Das würde nämlich bedeuten, dass ich mir zum Beispiel den Kauf eines nicht symmetrischen Verstärkers von vornherein schenken kann.

Irgendwie habe ich auch die Vorstufensektion als Klangschädling bzw. Klanggeber ausgemacht. Liege ich da völlig verkehrt?

Da es unzählige Produkte am Markt gibt, möchte ich gleich in der richtigen Richtung suchen.

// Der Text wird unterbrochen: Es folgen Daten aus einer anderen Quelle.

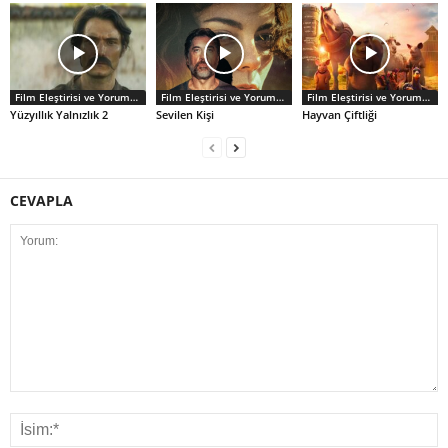
Film Eleştirisi ve Yorumlar
Film Eleştirisi ve Yorumlar
Film Eleştirisi ve Yorumlar
Yüzyıllık Yalnızlık 2
Sevilen Kişi
Hayvan Çiftliği
CEVAPLA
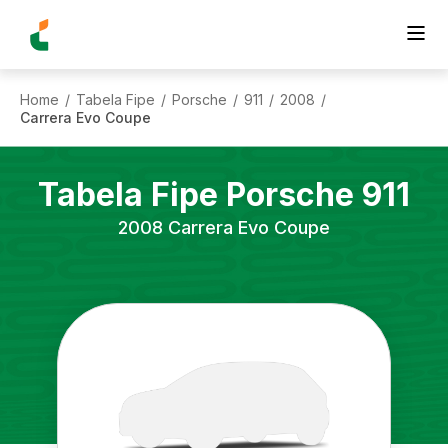
Home
Tabela Fipe
Porsche
911
2008
/
/
/
/
/
Carrera Evo Coupe
Tabela Fipe
Porsche
911
2008
Carrera Evo Coupe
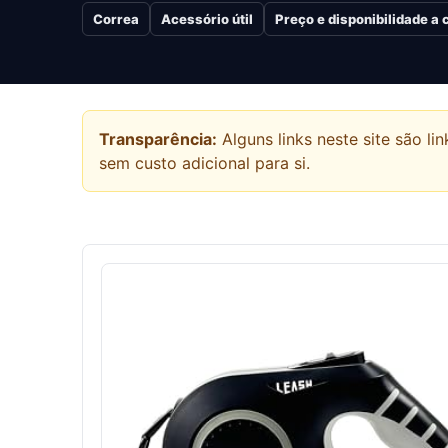
Correa
Acessório útil
Preço e disponibilidade a
Transparência:
Alguns links neste site são 
sem custo adicional para si.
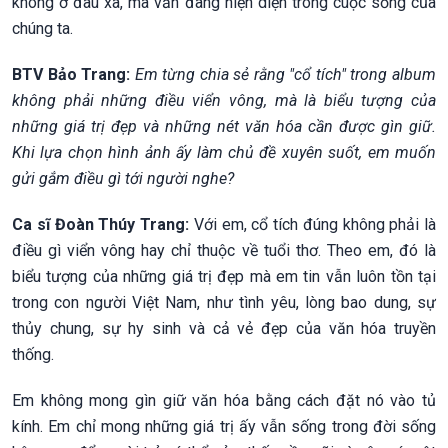
không ở đâu xa, mà vẫn đang hiện diện trong cuộc sống của
chúng ta.
BTV Bảo Trang:
Em từng chia sẻ rằng "cổ tích" trong album
không phải những điều viển vông, mà là biểu tượng của
những giá trị đẹp và những nét văn hóa cần được gìn giữ.
Khi lựa chọn hình ảnh ấy làm chủ đề xuyên suốt, em muốn
gửi gắm điều gì tới người nghe?
Ca sĩ Đoàn Thúy Trang:
Với em, cổ tích đúng không phải là
điều gì viển vông hay chỉ thuộc về tuổi thơ. Theo em, đó là
biểu tượng của những giá trị đẹp mà em tin vẫn luôn tồn tại
trong con người Việt Nam, như tình yêu, lòng bao dung, sự
thủy chung, sự hy sinh và cả vẻ đẹp của văn hóa truyền
thống.
Em không mong gìn giữ văn hóa bằng cách đặt nó vào tủ
kính. Em chỉ mong những giá trị ấy vẫn sống trong đời sống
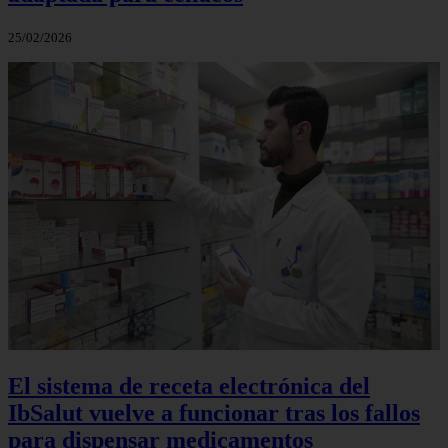
25/02/2026
El sistema de receta electrónica del
IbSalut vuelve a funcionar tras los fallos
para dispensar medicamentos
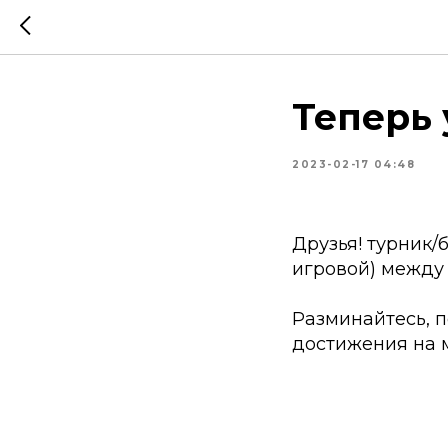
Теперь 
2023-02-17 04:48
Друзья! турник/
игровой) между 1
Разминайтесь, п
достижения на 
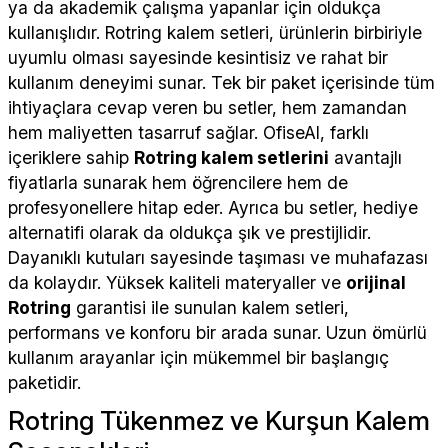
ya da akademik çalışma yapanlar için oldukça
kullanışlıdır. Rotring kalem setleri, ürünlerin birbiriyle
uyumlu olması sayesinde kesintisiz ve rahat bir
kullanım deneyimi sunar. Tek bir paket içerisinde tüm
ihtiyaçlara cevap veren bu setler, hem zamandan
hem maliyetten tasarruf sağlar. OfiseAl, farklı
içeriklere sahip
Rotring kalem setlerini
avantajlı
fiyatlarla sunarak hem öğrencilere hem de
profesyonellere hitap eder. Ayrıca bu setler, hediye
alternatifi olarak da oldukça şık ve prestijlidir.
Dayanıklı kutuları sayesinde taşıması ve muhafazası
da kolaydır. Yüksek kaliteli materyaller ve
orijinal
Rotring
garantisi ile sunulan kalem setleri,
performans ve konforu bir arada sunar. Uzun ömürlü
kullanım arayanlar için mükemmel bir başlangıç
paketidir.
Rotring Tükenmez ve Kurşun Kalem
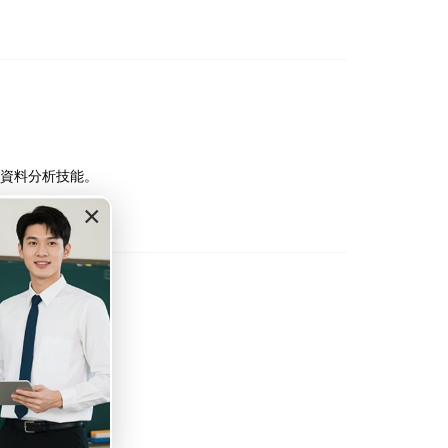
到的資料分析技能。
×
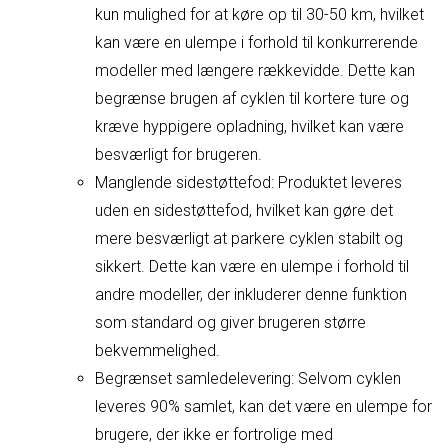
kun mulighed for at køre op til 30-50 km, hvilket
kan være en ulempe i forhold til konkurrerende
modeller med længere rækkevidde. Dette kan
begrænse brugen af cyklen til kortere ture og
kræve hyppigere opladning, hvilket kan være
besværligt for brugeren.
Manglende sidestøttefod: Produktet leveres
uden en sidestøttefod, hvilket kan gøre det
mere besværligt at parkere cyklen stabilt og
sikkert. Dette kan være en ulempe i forhold til
andre modeller, der inkluderer denne funktion
som standard og giver brugeren større
bekvemmelighed.
Begrænset samledelevering: Selvom cyklen
leveres 90% samlet, kan det være en ulempe for
brugere, der ikke er fortrolige med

Deswegen hätte ich gerne ein paar Denkanstöße von den Profis hier.


PS:

Die Lyngdorf-Sache schaue ich mir mal an.


LG
kamagei
Mickey_Mouse
Inventar
#20 erstellt: 10. Jun 2015, 22:17
sorry, noch einmal kurz zu den "China Böllern".
das war ein von mir blöde gewählter Begriff und wenn, dann sollte die Betonung auch auf "Böller" im Sinne von "Blender" liegen!

man vergleiche bitte mal zwei dieser "China-Böller":
a) Vincent SAV-P150
b) Nakamichi 7-Channel Power Amp
erstmal nur nach den "Papierwerten".

es wird doch wohl niemand ernsthaft behaupten, dass die Vincent (Preis ca. 2000€) irgendeinen Vorteil gegenüber der Nakamichi für umgerechnet 550€ hat?

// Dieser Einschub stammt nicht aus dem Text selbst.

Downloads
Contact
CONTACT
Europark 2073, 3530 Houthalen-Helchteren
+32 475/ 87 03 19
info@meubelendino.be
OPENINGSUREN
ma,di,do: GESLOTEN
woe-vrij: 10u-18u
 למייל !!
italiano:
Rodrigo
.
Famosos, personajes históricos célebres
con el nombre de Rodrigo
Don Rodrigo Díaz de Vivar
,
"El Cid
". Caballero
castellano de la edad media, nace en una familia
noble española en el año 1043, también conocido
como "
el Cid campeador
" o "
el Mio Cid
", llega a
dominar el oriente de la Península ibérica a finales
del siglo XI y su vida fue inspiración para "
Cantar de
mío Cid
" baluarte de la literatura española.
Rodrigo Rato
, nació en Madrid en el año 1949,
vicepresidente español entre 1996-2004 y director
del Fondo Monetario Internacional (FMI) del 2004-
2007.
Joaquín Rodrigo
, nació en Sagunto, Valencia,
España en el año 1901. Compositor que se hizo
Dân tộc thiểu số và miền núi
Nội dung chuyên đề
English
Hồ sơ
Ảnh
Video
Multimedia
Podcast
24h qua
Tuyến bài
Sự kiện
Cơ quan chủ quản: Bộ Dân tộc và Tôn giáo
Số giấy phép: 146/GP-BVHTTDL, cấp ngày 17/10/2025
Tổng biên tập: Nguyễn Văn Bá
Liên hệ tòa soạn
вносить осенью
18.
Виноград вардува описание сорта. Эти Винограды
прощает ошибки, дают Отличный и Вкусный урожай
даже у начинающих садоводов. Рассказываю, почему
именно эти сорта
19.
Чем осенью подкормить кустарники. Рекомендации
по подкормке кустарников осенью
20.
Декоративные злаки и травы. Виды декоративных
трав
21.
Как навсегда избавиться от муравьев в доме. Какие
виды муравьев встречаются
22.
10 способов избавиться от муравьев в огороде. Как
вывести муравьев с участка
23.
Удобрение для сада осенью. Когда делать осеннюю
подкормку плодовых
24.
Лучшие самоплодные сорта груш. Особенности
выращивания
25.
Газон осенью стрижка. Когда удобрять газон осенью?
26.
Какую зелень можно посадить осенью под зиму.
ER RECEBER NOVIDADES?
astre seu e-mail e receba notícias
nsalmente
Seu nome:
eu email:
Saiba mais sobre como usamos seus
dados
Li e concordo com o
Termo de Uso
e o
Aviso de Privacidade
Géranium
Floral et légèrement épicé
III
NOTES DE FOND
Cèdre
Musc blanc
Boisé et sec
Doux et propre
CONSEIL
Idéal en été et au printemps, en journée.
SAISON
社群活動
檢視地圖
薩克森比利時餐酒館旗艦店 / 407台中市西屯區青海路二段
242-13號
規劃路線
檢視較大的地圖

Und ich wage mich soweit aus dem Fenster zu lehnen, dass niemand den Unterschied in einem Blindtest hört, aber das ist wieder ein anderes Thema...
Nur reden wir hier eben über zwei Endstufen "fragwürdiger Herkunft" (im Vergleich zu den renommierten Marken, jedem sollte klar sein, dass das aktuelle Nakamichi nichts mehr mit dem Hersteller des alten Dragon Tapedecks zu tun hat) mit nahezu identischer Papierform, zwischen denen aber fast Faktor 4 beim Preis liegt...
onkel_böckes
Inventar
#21 erstellt: 10. Jun 2015, 22:46
@Mickey Mouse

zu deine Beiträgen zu Vincent und co.
Volle Zustimmung, das sind Blender und leider Fallen die meisten drauf rein, sieht man hier auch wieder.
Leider packen es die meisten Leutz in Ihrem leben nicht Qualität zu beurteilen, sonst würde es keine pro Aussagen zu dem Schrott von Vincent und Co kommen.

@kamagei

Es tut mir jetzt fast nen bischen leid das schreiben zu müssen, aber:

anhand deiner Ausführungen hier, steht für mich fest, du hast absolut keine Ahnung, keine Erfahrung und bist dazu gesegnet mit blühender Einbildung.
Das was du zum Teil zu hören vermagst ist dem Menschen leider nicht möglich.

Ein neuer AVR klingt nicht anderst als nen Stereo Amp an Lautsprechern mit guter Empfindlichkeit.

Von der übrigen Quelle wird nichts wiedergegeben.